Logging various parameters makes it easy to update them and compare how they affect the model’s performance. You can easily change a parameter when all parameters are saved in one dictionary. The log_parametersfunction is used for logging a dictionary of parameters in Comet.

# these will all get logged
params = {
    "bert": "bert-base-uncased",
    "num_labels": 2,
    "return_tensors": "tf",
    "batch_size": 8,
    "epochs": 3,
    "padding":"max_length",
    "truncation": True,
    "dataset": "imdb",
}

experiment.log_parameters(params)

Tokenize text data

We’ll use the imdb dataset to fine-tune BERT. Create a numerical representation of the data because it’s in text form. Use the BertTokenizersince you are fine-tuning a BERT model. This ensures that the data is in the form that the BERT requires. Next, we define a function that will tokenize the data and apply a maximum length and truncation to ensure that all sentences are the same length. Tokenizing the data converts it to a numerical representation that’s acceptable by the machine learning model. You can’t pass the raw sentences to the model.

def tokenize_function(examples):
    from transformers import BertTokenizer
    tokenizer = BertTokenizer.from_pretrained(params['bert'])
    return tokenizer(examples["text"], padding=params["padding"], truncation=params["truncation"])

Next, apply the function to the dataset. The map function applies the tokenization function to all the sentences. Next, shuffle the data and select the number of data points you would like to use.

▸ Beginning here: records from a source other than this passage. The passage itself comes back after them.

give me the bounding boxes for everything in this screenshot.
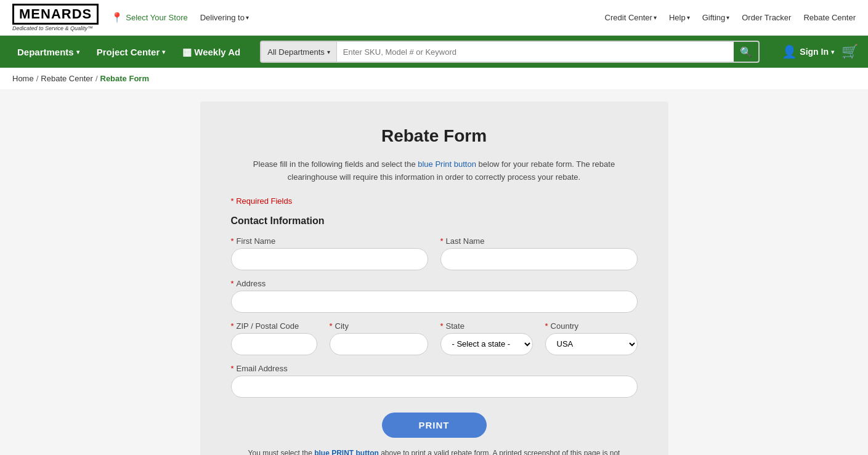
sign-in-label: Sign In [800,47,829,57]
help-link[interactable]: Help ▾ [669,13,690,22]
form-title: Rebate Form [231,126,638,146]
search-icon: 🔍 [740,46,752,58]
sign-in-button[interactable]: 👤 Sign In ▾ [777,44,839,59]
zip-group: *ZIP / Postal Code [231,321,317,355]
brand-tagline: Dedicated to Service & Quality™ [12,25,93,31]
search-bar: All Departments ▾ 🔍 [260,41,760,63]
breadcrumb-sep: / [36,74,39,83]
project-center-menu[interactable]: Project Center ▾ [89,36,173,68]
print-note: You must select the blue PRINT button ab… [231,448,638,455]
name-row: *First Name *Last Name [231,236,638,270]
form-description: Please fill in the following fields and … [231,158,638,184]
country-group: *Country USA Canada [545,321,638,355]
chevron-down-icon: ▾ [162,49,165,55]
brand-name: MENARDS [12,4,99,25]
store-selector-label: Select Your Store [126,13,187,22]
state-select[interactable]: - Select a state - ALAKAZAR CACOCTDE FLG… [440,333,533,355]
gifting-link[interactable]: Gifting ▾ [702,13,730,22]
city-label: *City [330,321,428,331]
top-bar-right: Credit Center ▾ Help ▾ Gifting ▾ Order T… [605,13,856,22]
state-label: *State [440,321,533,331]
first-name-group: *First Name [231,236,428,270]
nav-right: 👤 Sign In ▾ 🛒 [777,44,858,60]
address-group: *Address [231,279,638,313]
rebate-center-link[interactable]: Rebate Center [803,13,856,22]
zip-input[interactable] [231,333,317,355]
zip-label: *ZIP / Postal Code [231,321,317,331]
chevron-down-icon: ▾ [654,14,657,21]
state-group: *State - Select a state - ALAKAZAR CACOC… [440,321,533,355]
print-button[interactable]: PRINT [382,413,487,438]
breadcrumb-sep: / [95,74,98,83]
email-row: *Email Address [231,364,638,398]
first-name-label: *First Name [231,236,428,246]
location-pin-icon: 📍 [111,12,123,23]
credit-center-link[interactable]: Credit Center ▾ [605,13,657,22]
address-input[interactable] [231,291,638,313]
chevron-down-icon: ▾ [327,49,330,55]
store-selector[interactable]: 📍 Select Your Store [111,12,187,23]
first-name-input[interactable] [231,248,428,270]
main-content: Rebate Form Please fill in the following… [0,89,868,455]
chevron-down-icon: ▾ [687,14,690,21]
chevron-down-icon: ▾ [76,49,79,55]
required-note: * Required Fields [231,196,638,206]
print-blue-text: blue PRINT button [314,449,379,455]
contact-info-title: Contact Information [231,215,638,227]
chevron-down-icon: ▾ [831,49,834,55]
order-tracker-link[interactable]: Order Tracker [742,13,791,22]
departments-label: Departments [17,47,74,57]
delivering-to[interactable]: Delivering to ▾ [200,13,249,22]
nav-bar: Departments ▾ Project Center ▾ ▦ Weekly … [0,36,868,68]
last-name-input[interactable] [440,248,638,270]
address-label: *Address [231,279,638,288]
last-name-group: *Last Name [440,236,638,270]
country-label: *Country [545,321,638,331]
search-input[interactable] [337,42,734,62]
location-row: *ZIP / Postal Code *City *State - Select… [231,321,638,355]
chevron-down-icon: ▾ [726,14,729,21]
cart-icon[interactable]: 🛒 [842,44,858,60]
search-department-selector[interactable]: All Departments ▾ [261,42,336,62]
email-input[interactable] [231,376,638,398]
calendar-icon: ▦ [182,46,192,58]
weekly-ad-menu[interactable]: ▦ Weekly Ad [175,36,248,68]
city-input[interactable] [330,333,428,355]
breadcrumb-rebate-center[interactable]: Rebate Center [41,74,93,83]
chevron-down-icon: ▾ [246,14,249,21]
form-desc-text: Please fill in the following fields and … [253,159,615,182]
search-button[interactable]: 🔍 [734,42,758,62]
weekly-ad-label: Weekly Ad [194,47,240,57]
city-group: *City [330,321,428,355]
breadcrumb-current: Rebate Form [100,74,149,83]
email-group: *Email Address [231,364,638,398]
departments-menu[interactable]: Departments ▾ [10,36,87,68]
rebate-form-container: Rebate Form Please fill in the following… [200,102,668,455]
breadcrumb-home[interactable]: Home [12,74,34,83]
top-bar-left: MENARDS Dedicated to Service & Quality™ … [12,4,249,31]
breadcrumb: Home / Rebate Center / Rebate Form [0,68,868,89]
top-bar: MENARDS Dedicated to Service & Quality™ … [0,0,868,36]
email-label: *Email Address [231,364,638,373]
search-dept-label: All Departments [267,47,324,57]
project-center-label: Project Center [97,47,160,57]
logo[interactable]: MENARDS Dedicated to Service & Quality™ [12,4,99,31]
delivering-label: Delivering to [200,13,245,22]
user-icon: 👤 [782,44,797,59]
last-name-label: *Last Name [440,236,638,246]
address-row: *Address [231,279,638,313]
country-select[interactable]: USA Canada [545,333,638,355]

from datasets import load_dataset

dataset = load_dataset(params['dataset'])

tokenizer = AutoTokenizer.from_pretrained(params['bert'])
tokenized_datasets = dataset.map(tokenize_function, batched=True)

small_train_dataset = tokenized_datasets["train"].shuffle(seed=42).select(range(1000))
small_eval_dataset = tokenized_datasets["test"].shuffle(seed=42).select(range(1000))

Create TensorFlow dataset

We’ll fine-tune the BERT model in TensorFlow. Let’s convert the dataset to a TensorFlow dataset format. Hugging Face provides the DefaultDataCollator function to batch the dataset and perform data augmentation. After that, use the to_tf_dataset function to convert the dataset to TensorFlow format.

The to_tf_dataset method allows you to define the columns and labels included in the dataset. Converting the data to TensorFlow makes it possible to train the model using the fit method and later evaluate it using the evaluate method.

from transformers import DefaultDataCollator
data_collator = DefaultDataCollator(return_tensors=params['return_tensors'])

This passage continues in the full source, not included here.